RITENUTO IN FATTO
1. Con ordinanza deliberata il 15/11/2022, il Tribunale del riesame di Roma ha rigettato l'appello presentato nell'interesse di O.S. avverso il provvedimento del 30/03/2022 con il quale il Giudice delle indagini preliminari del Tribunale di Roma aveva rigettato l'istanza dello stesso O. di restituzione delle somme sequestrate corrispondenti agli emolumenti ricevuti (600 Euro mensili) e alla somma erogata dall'INPS a titolo di TFR (nella misura di un quinto, ossia di Euro 14.078,684).
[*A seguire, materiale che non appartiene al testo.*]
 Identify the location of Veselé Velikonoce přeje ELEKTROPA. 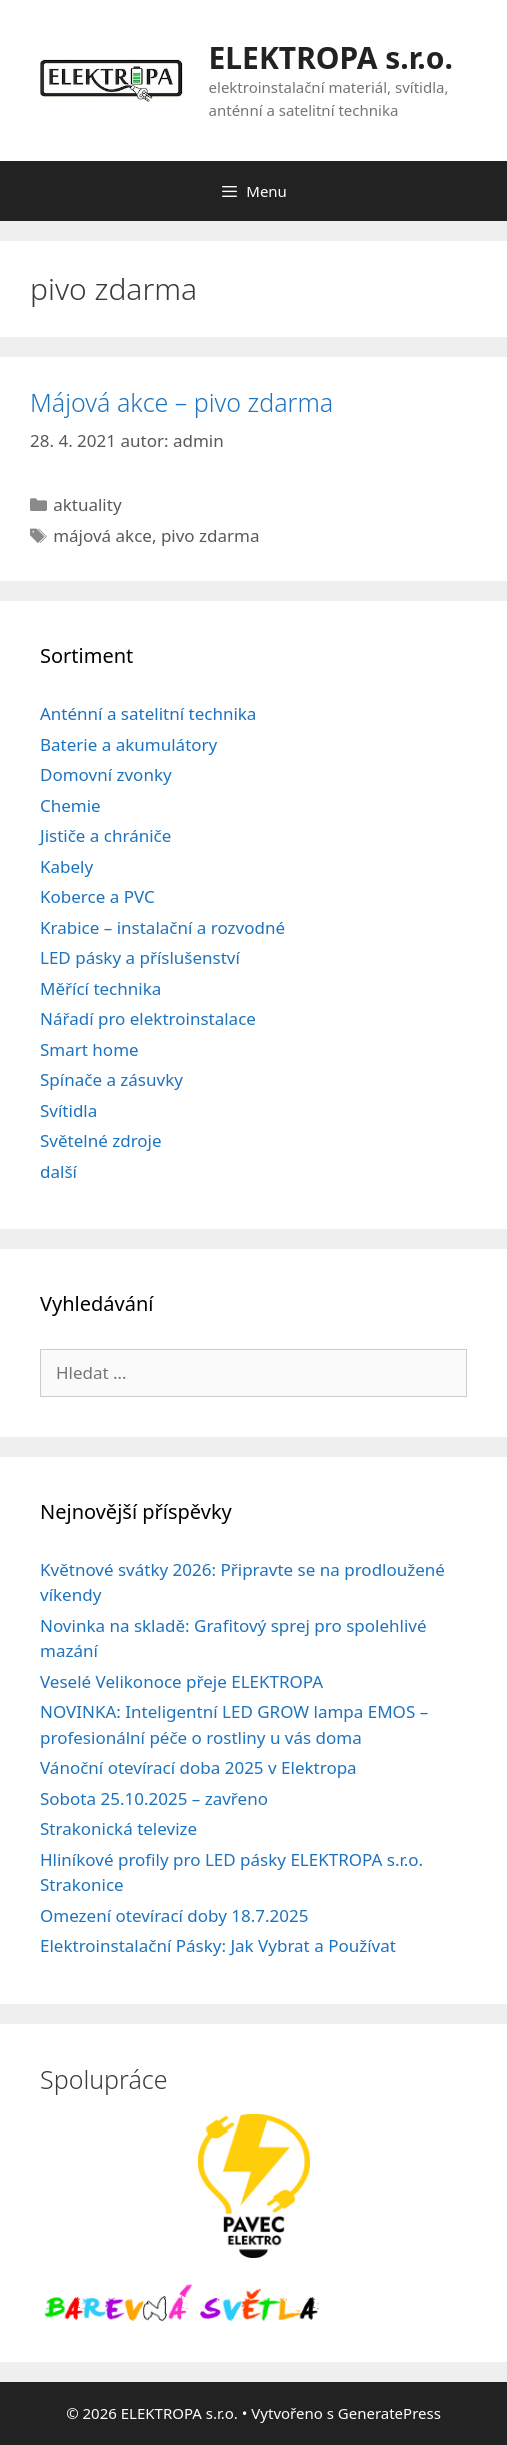
(181, 1681).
Il Giudice delle indagini preliminari del Tribunale di Roma in data 17/07/2020 aveva disposto, nei confronti di O. e ravvisando il fumus di due imputazioni di bancarotta fraudolenta per distrazione, il sequestro preventivo finalizzato alla confisca facoltativa dei saldi dei conti correnti e delle disponibilità finanziarie fino alla concorrenza di Euro 137.339,58. La difesa di O. aveva presentato istanza di restituzione delle somme apprese medio tempore, ossia dopo l'esecuzione del sequestro del 17/07/2020. Il rigetto dell'istanza da parte del G.I.P. veniva impugnato con appello rigettato dal Tribunale del riesame con l'ordinanza del 15/11/2022 oggetto del presente ricorso.
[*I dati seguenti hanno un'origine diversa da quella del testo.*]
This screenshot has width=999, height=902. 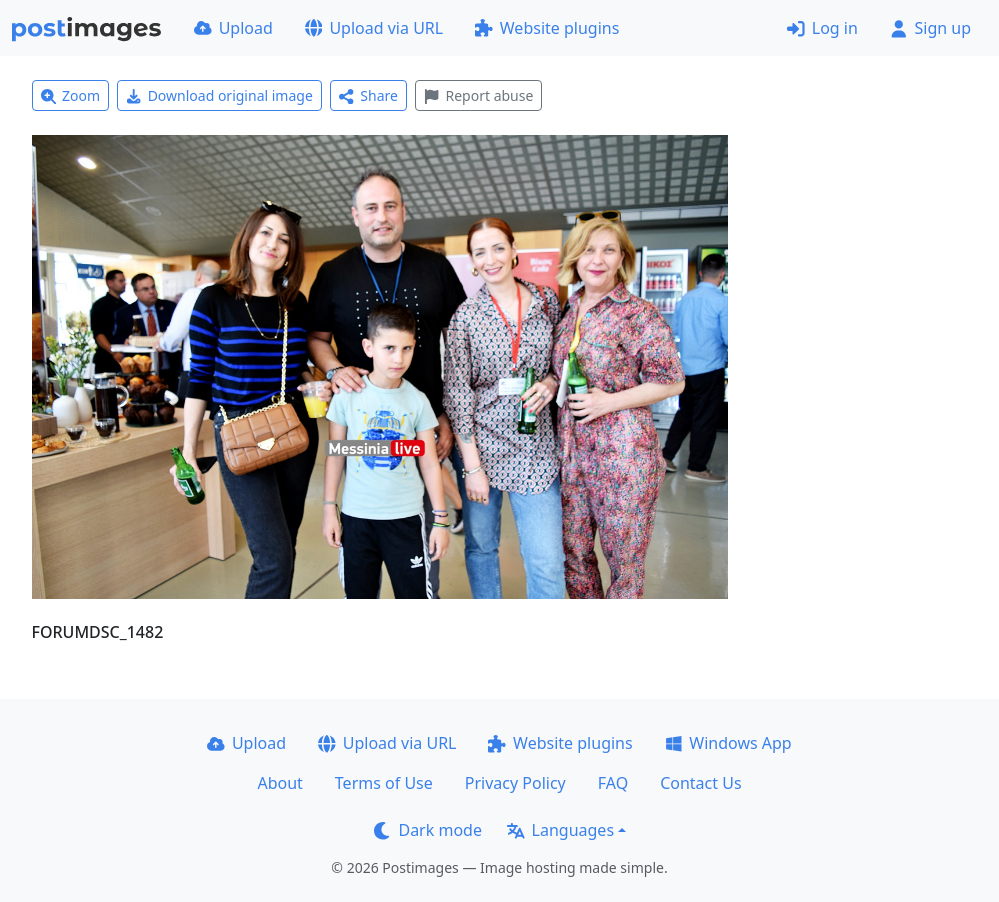 I want to click on Dark mode, so click(x=428, y=830).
2. Avverso l'indicata ordinanza del 15/11/2022 del Tribunale del riesame di Roma ha infatti proposto ricorso per cassazione O.S., attraverso i difensori Avv.ti : e F., denunciando - nei termini di seguito enunciati nei limiti di cui all'art. 173, comma 1, disp. att. c.p.p. - violazione dell'art. 321, comma 2, c.p.p. e dell'art. 240, comma 1, c.p. Premesso che il sequestro disposto nei confronti del ricorrente è finalizzato alla confisca facoltativa del profitto dei reati di bancarotta fraudolenta di cui ai capi C) e D) del decreto che dispone il giudizio, sicché non si verte in ipotesi di sequestro finalizzato alla confisca per equivalente, la finalità della confisca diretta è assente qualora l'ablazione colpisca somme di denaro entrate nel patrimonio del destinatario certamente in base a un titolo lecito o a un credito sorto dopo la commissione del reato e non risulti che tali somme siano ricollegabili, anche indirettamente, all'illecito commesso. La sentenza delle Sezioni unite n. 42415 del 2021 riguardava somme di denaro, anche di provenienza lecita, già affluite sul conto corrente, laddove nel caso di specie sono state sequestrate somme affluite sul conto corrente di O. dopo l'avvenuta esecuzione del sequestro, sicché lo stesso vincolo del sequestro ha impedito il realizzarsi della "confusione" tra somme di provenienza illecita e somme di provenienza lecita. L'ordinanza impugnata ha applicato una disciplina che si attaglia solo al sequestro finalizzato alla confisca per equivalente, non prevista per i reati ascritti a O.. Le somme in parte corrisposte a titolo di TFR e in parte provenienti dallo stipendio percepito quale dipendente del sindacato (Omissis) non possono essere "confuse" con quelle apprese al momento dell'esecuzione del sequestro, sicché il Tribunale del riesame avrebbe dovuto annullare il sequestro preventivo finalizzato alla confisca diretta del profitto del delitto di bancarotta fraudolenta con riguardo alle somme affluite nel patrimonio del ricorrente in data successiva al 24/07/2020, data in cui fu eseguito il sequestro preventivo.
CONSIDERATO IN DIRITTO
1. Il ricorso è solo parzialmente fondato.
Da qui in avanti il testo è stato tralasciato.